I will warn you though that bit shifting signed values in C / C++ is not portable and should be avoided. Left shifting a negative value has undefined behavior and right shifting a negative value has implementation defined behavior. Even left shifting a positive integer can have undefined behavior (e.g. - if you shift into the sign bit it might cause a trap or something worse). So, in general, don't bit shift signed types in C / C++. "Just say no."
Cast first to the unsigned version of the type to have safe, well-defined results according to the standards. This does mean that you then won't have arithmetic shift of negative values (i.e. - dragging the sign bit to the right) -- only logical shift, so you need to adjust the logic to account for that.

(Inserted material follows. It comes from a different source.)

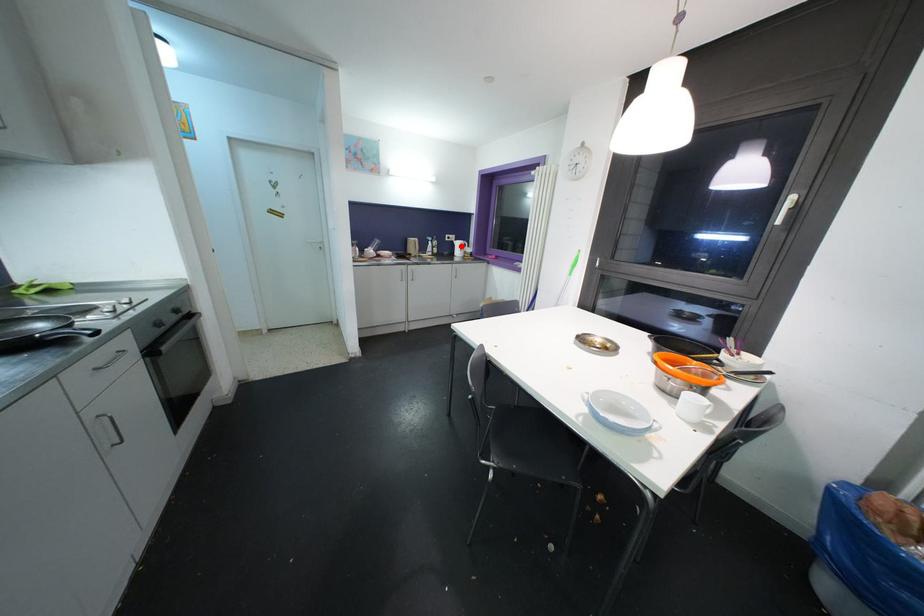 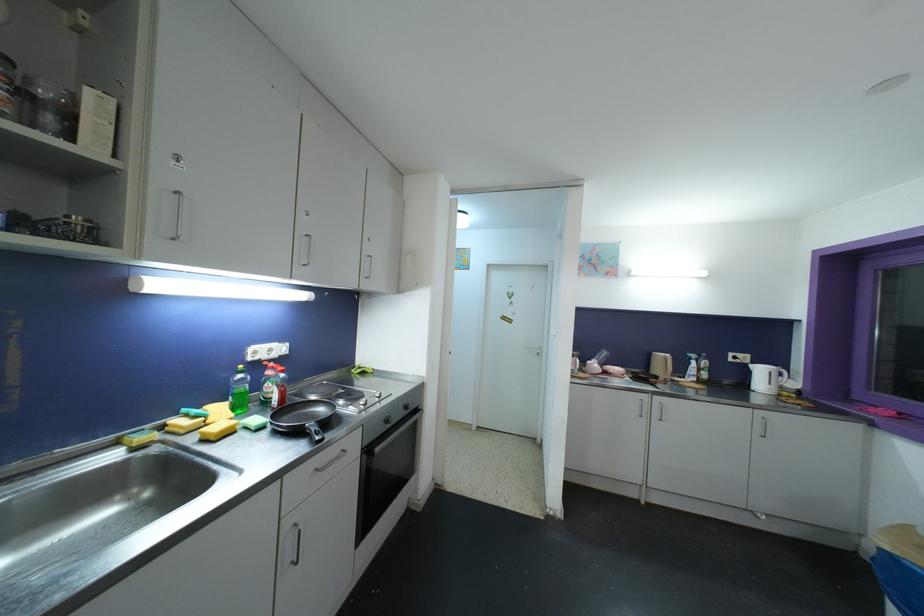 Question: I am providing you with two images of the same scene from different viewpoints. Given a red point in image1, look at the same physical point in image2. Is it:

Choices:
 (A) Closer to the viewpoint
 (B) Farther from the viewpoint

Answer: (B)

Here are the safe and portable versions of the zig zag mappings for 2's complement 64b integers in C:
#include <stdint.h>
uint64_t zz_map( int64_t x )
{
return ( ( uint64_t ) x << 1 ) ^ -( ( uint64_t ) x >> 63 );
}
int64_t zz_unmap( uint64_t y )
{
return ( int64_t ) ( ( y >> 1 ) ^ -( y & 0x1 ) );
}
Note the arithmetic negation of the sign bit in the right hand term of the XORs. That yields either 0 for non-negatives or all 1's for negatives -- just like arithmetic shift of the sign bit from msb to lsb would do. The XOR then effectively "undoes" / "redoes" the 2's complementation minus 1 (i.e. - 1's complementation or logical negation) for negative values without any conditional logic or further math.
Let me add my two cents to the discussion. As other answers noted, the zig-zag encoding can be thought as a sign-magnitude twist. This fact can be used to implement conversion functions which work for arbitrary-sized integers.
For example, I use the following code in one on my Python projects:
def zigzag(x: int) -> int:
return x << 1 if x >= 0 else (-x - 1) << 1 | 1
def zagzig(x: int) -> int:
assert x >= 0
sign = x & 1
return -(x >> 1) - 1 if sign else x >> 1
These functions work despite Python's int has no fixed bitwidth; instead, it extends dynamically. However, this approach may be inefficient in compiled languages since it requires conditional branching.